As I approached, three very glam girls were already there, chatting to the driver. He’d clearly told them the cab was taken, because they turned to look at me and asked, “Are you Ami?”
I said yes. They asked if they could share the ride.
There was a moment – just a few seconds – where a whole internal monologue played out.
I thought about how this could go.
If I said no, would they kick off? If they did, would I be safe? What would the driver do? Could I rely on him to have my back? Was I willing to risk it over a taxi ride?
So I asked, “Where are you going?” When they said Rayleigh (a little out of the way , but not too bad), I shrugged and said, “Go on then.” I got in the front seat and explained the situation to the driver. He was an older guy, warm, calm, clearly used to ferrying around tipsy girls on a night out. He let them plug their phones into his aux and pick the music, and we were off.
They were chatty, grateful, and clearly a bit drunk. I joked that they had to follow me on TikTok in return. Gave them my username, and next thing I know, they’re looking me up, saying lovely things, telling me I’m beautiful.
I figured they’d clocked me as trans straight away. But the vibe was friendly.
Then it happened… One of them, Ella* sitting behind me, said something that about me and said “he.” I don’t remember the exact sentence, but I turned around and said flatly, “Erm, it’s ‘she’. I’m a woman.” I followed up laughing, “F**ksake girl, I’ve got double D’s here!” They all laughed. Another girl chimed in, “Yeah, she’s got bigger tits than all of us.”
Then Ella leaned forward, touched my shoulder, and apologised.
Genuinely.
She looked horrified. I told her it was fine, she’s drunk after all.
*Name has been changed to protect identities – Ami & Dillon
“No, that was terrible of me. I’m not like that at all.” I could feel her regret.
I reached back and gave her hand a little squeeze and said, “Thank you, but we’re cool. Shit happens.”
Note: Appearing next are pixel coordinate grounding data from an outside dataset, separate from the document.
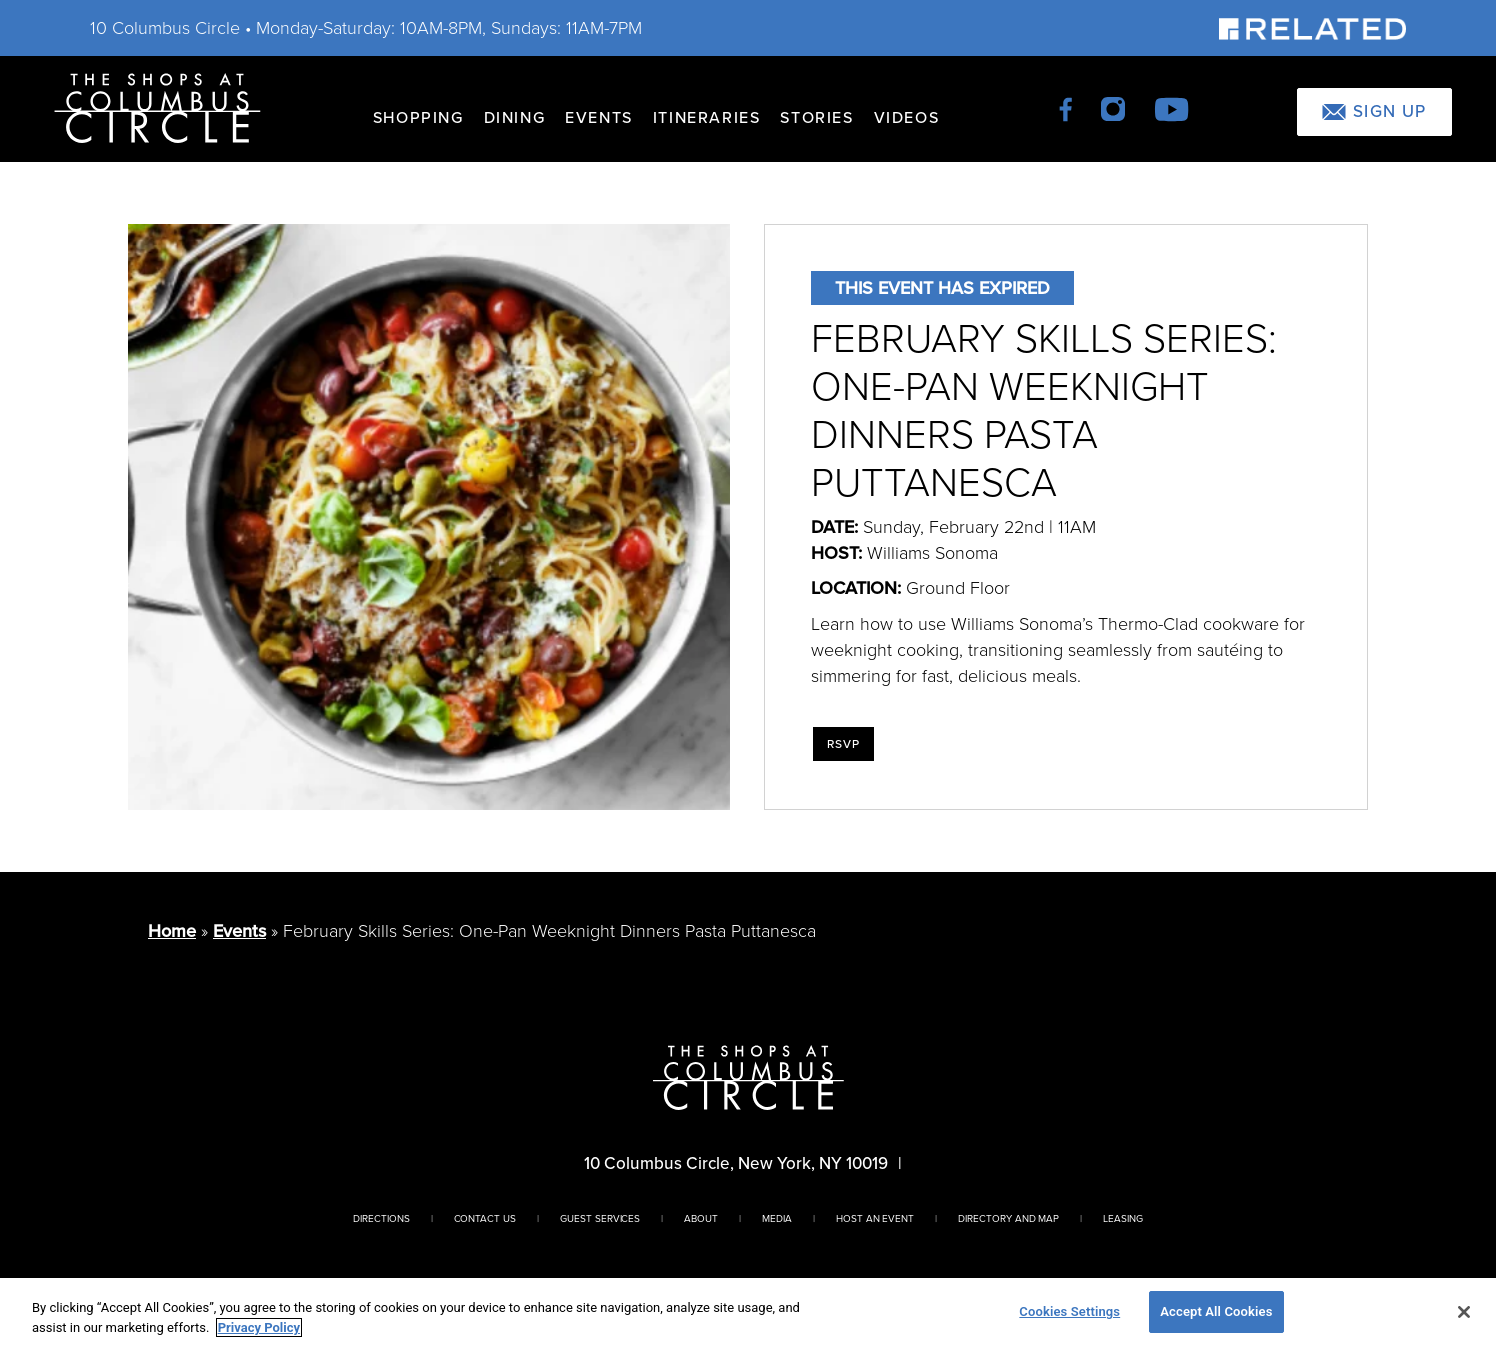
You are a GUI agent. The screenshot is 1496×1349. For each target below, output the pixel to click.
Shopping (418, 117)
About (701, 1218)
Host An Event (875, 1218)
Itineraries (707, 117)
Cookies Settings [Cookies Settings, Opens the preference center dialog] (1069, 1311)
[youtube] (1171, 107)
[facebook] (1067, 107)
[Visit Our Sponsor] (1312, 27)
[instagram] (1114, 107)
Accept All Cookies (1216, 1311)
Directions (381, 1218)
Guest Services (600, 1218)
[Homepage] (157, 106)
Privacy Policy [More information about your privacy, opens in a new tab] (259, 1327)
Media (777, 1218)
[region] (748, 1313)
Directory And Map (1008, 1218)
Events (599, 117)
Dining (515, 117)
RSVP (844, 744)
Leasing (1123, 1218)
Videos (907, 117)
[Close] (1464, 1312)
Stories (816, 117)
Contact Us (485, 1218)
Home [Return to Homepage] (172, 931)
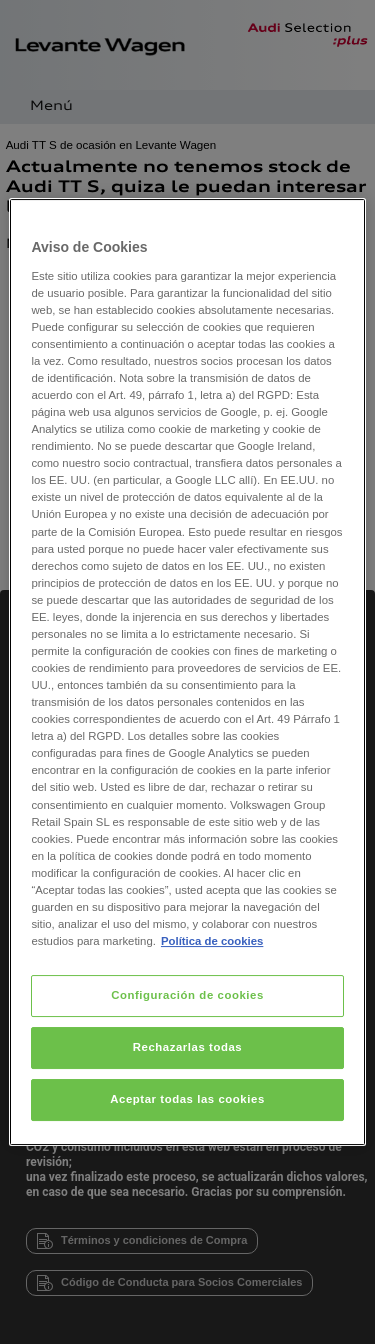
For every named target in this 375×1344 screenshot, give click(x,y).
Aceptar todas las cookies (187, 1099)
From there, the conversation went on to other things. They asked how old I was and didn’t believe me when I told them. They paid their share of the fare when we dropped them off, and they all told me again how lovely it was to meet me, how gorgeous I looked.
After they got out, the driver and I laughed about it for a bit, the chaotic energy of drunk girls on a night out. We talked about women’s football on the way back to mine. He was a lovely guy; kind, calm, very chill.
And in the end, he even charged me less than the original fare would’ve been if I’d gone straight home.
I guess I earned him a double fare, so it worked out well for everyone.
But the whole thing stayed with me.
That tiny moment of hesitation when they asked to share the cab. The way I had to correct the misgendering while keeping the mood light, keeping the peace. The way I had to manage their feelings about my identity, as if their comfort mattered more than mine.
Because the truth is: I don’t get to be a bitch. Not in public. Not when I’m trans. Not when I’m navigating strangers and alcohol and the dark streets at midnight.
Being nice isn’t just a personality trait, it’s a precaution. A safety strategy. A way of staying safe, staying soft, staying alive.
And sure, this was a lovely interaction in the end.
But that little voice in the back of my head; the one that whispers, ‘What if they turn? What if this goes wrong?’…. never really goes away.
That’s the quiet cost of being out, visible, and trans.